SushiSwap investors were handed a raw deal over the weekend after the pseudonymous founder of the $1.27 billion, 1.5-week-old decentralized finance (DeFi) protocol cashed out.
A fork of DeFi darling Uniswap, SushiSwap is the brainchild of a pseudonymous founder, Chef Nomi, who took the former project an extra yard by adding rewards for providing liquidity to the exchange through a liquidity provider token (LP), called sushi (SUSHI), that earns a portion of the AMM’s revenue.
In essence, AMM’s provide the infrastructure to match lightly traded tokens with liquidity. A variant of other decentralized exchange (DEX) experiments, Uniswap has grown to be the largest AMM with volumes nearing those of centralized exchanges such as Coinbase Pro.
The episode underscores the complexity, creativity and unpredictability of the white-hot DeFi space, where more than $8 billion worth of cryptocurrency is currently locked up in smart contracts, according to DefiPulse.
But, as sushi investors discovered Saturday, putting money into an unaudited contract controlled by an unknown founder was not a great idea after Chef Nomi unexpectedly sold his share of LP tokens Saturday.
The sushi token immediately fell 73% in price, dropping from $4.44 to $1.20 over the subsequent 18 hours, according to CoinGecko. The token is now trading hands at $3.16 as of publishing time.
Long story short, adding a native token to an AMM was a good idea, or at the very least one that sparked digital bread and circuses.
Chef Nomi launched the Uniswap rival Aug. 28.
Eleven days later on Sept. 6, $1.27 billion is “locked” in Sushi contracts.

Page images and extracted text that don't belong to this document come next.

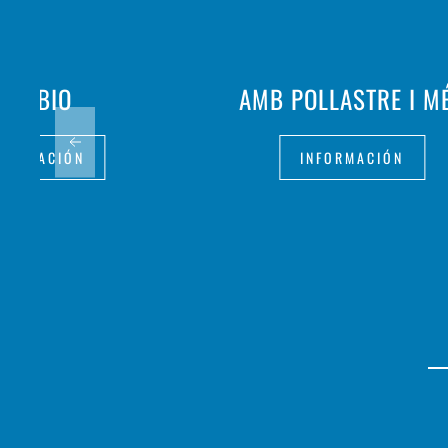
TOT BIO
AMB POLLASTRE I M
FORMACIÓN
INFORMACIÓN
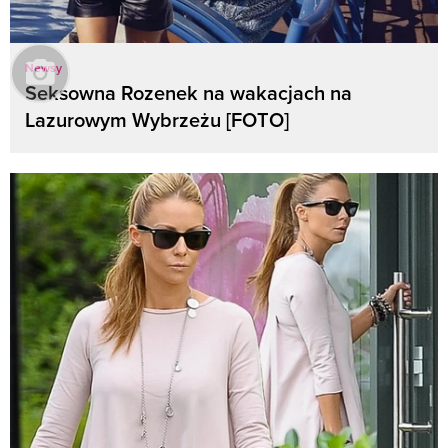
Newsy
Seksowna Rozenek na wakacjach na
Lazurowym Wybrzeżu [FOTO]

That’s equivalent to 77.4% of Uniswap’s tradable assets, according to Sushiboard.
SushiSwap’s transcendence to DeFi unicorn was made possible through an innovative leaching of its rival, Uniswap. Chef Nomi bootstrapped SushiSwap by leaning on Uniswap’s popularity within DeFi circles.
In a technique called “Zombie mining,” SushiSwap gave extra LP tokens for users providing liquidity to the ether/sushi pool on Uniswap. LP rewards, moreover, were ten times higher than they would normally run up to a certain time. That created a mad rush to earn LP tokens through farming Sushi on Uniswap as shown by an exponential rise in Uniswap volume late last week.

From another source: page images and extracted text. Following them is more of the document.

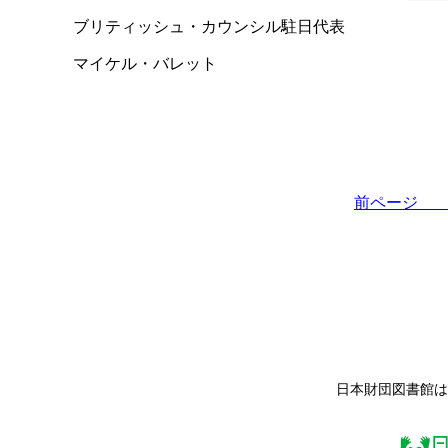
ブリティッシュ・カウンシル駐日代表
マイケル・バレット
前ペー
日本財団図書館は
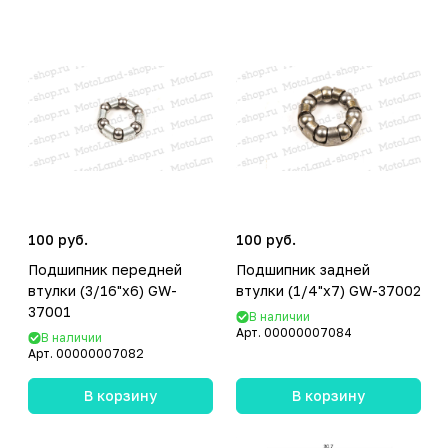
ки
100 руб.
100 руб.
Подшипник передней
Подшипник задней
втулки (3/16"х6) GW-
втулки (1/4"х7) GW-37002
37001
В наличии
Арт.
00000007084
В наличии
Арт.
00000007082
В корзину
В корзину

Zombie mining has an end game. Chef Nomi planned on “migrating” the liquidity created on Uniswap through token dispersals to SushiSwap once enough volume was created. As CoinDesk reported Friday, that day moved to Sunday as the AMM continued to attract outsized demand.
'Chef Nomi sucks'
But then everything changed when Chef Nomi attacked.
The founder, who ostensibly became a multi-millionaire by merely copying and pasting Uniswap’s code, shortly became the center of a Twitter doxxing campaign. His identity has yet to be confirmed.

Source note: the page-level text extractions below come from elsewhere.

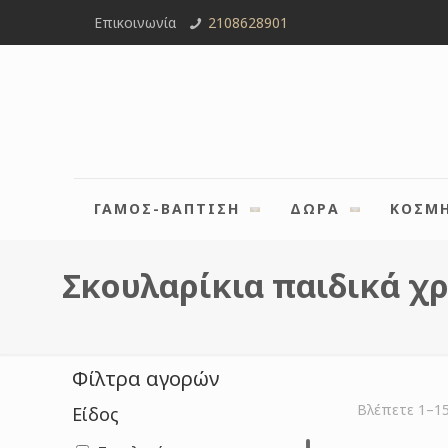
Επικοινωνία
2108628901
ΓΑΜΟΣ-ΒΑΠΤΙΣΗ
ΔΩΡΑ
ΚΟΣΜ
Σκουλαρίκια παιδικά χ
Φίλτρα αγορών
Βλέπετε 1–1
Είδος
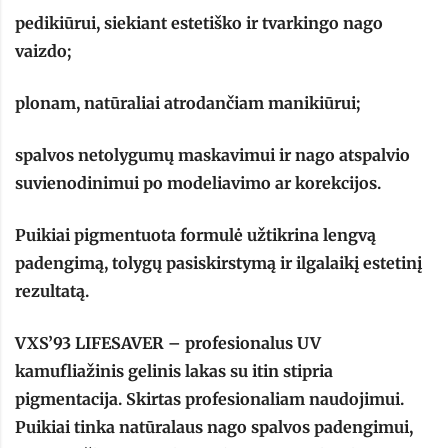
pedikiūrui, siekiant estetiško ir tvarkingo nago
vaizdo;
plonam, natūraliai atrodančiam manikiūrui;
spalvos netolygumų maskavimui ir nago atspalvio
suvienodinimui po modeliavimo ar korekcijos.
Puikiai pigmentuota formulė užtikrina lengvą
padengimą, tolygų pasiskirstymą ir ilgalaikį estetinį
rezultatą.
VXS’93 LIFESAVER – profesionalus UV
kamufliažinis gelinis lakas su itin stipria
pigmentacija. Skirtas profesionaliam naudojimui.
Puikiai tinka natūralaus nago spalvos padengimui,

Meanwhile, Chef Nomi, DeFi founders and sushi investors became engaged in verbal sparring.
Chef Nomi declared his intention to stick with the Sushi protocol and that his Sushi sale was well within his rights as a founder.
Others, such as FTX CEO and sushi investor Sam Bankman-Fried, were not enthused about that decision: “First of all, Chef Nomi sucks,” he tweeted Sept. 5.
Yet, the clock kept ticking on the planned migration from Uniswap to SushiSwap. And, at this point, virtually no one trusted Chef Nomi to undertake the transfer in an honest fashion.
Through push and pull, Chef Nomi decided to give up his keys to the SushiSwap contract he and he alone held. To boot, the contract to the $1.25 billion protocol was given to none other than Bankman-Fried, who canceled the migration.
The entire exchange took place on Twitter Sunday with Chef Nomi lamenting his position. “Again I did not intend to do any harm. I’m sorry if my decision did not follow what you expected,” he tweeted.
As of now, Bankman-Fried controls the SushiSwap contract. In a Discord message, he said he plans to move the contract to a multi-signature contract until the project can be fully decentralized into the hands of SushiSwap LP token holders, similarly to other DeFi protocols.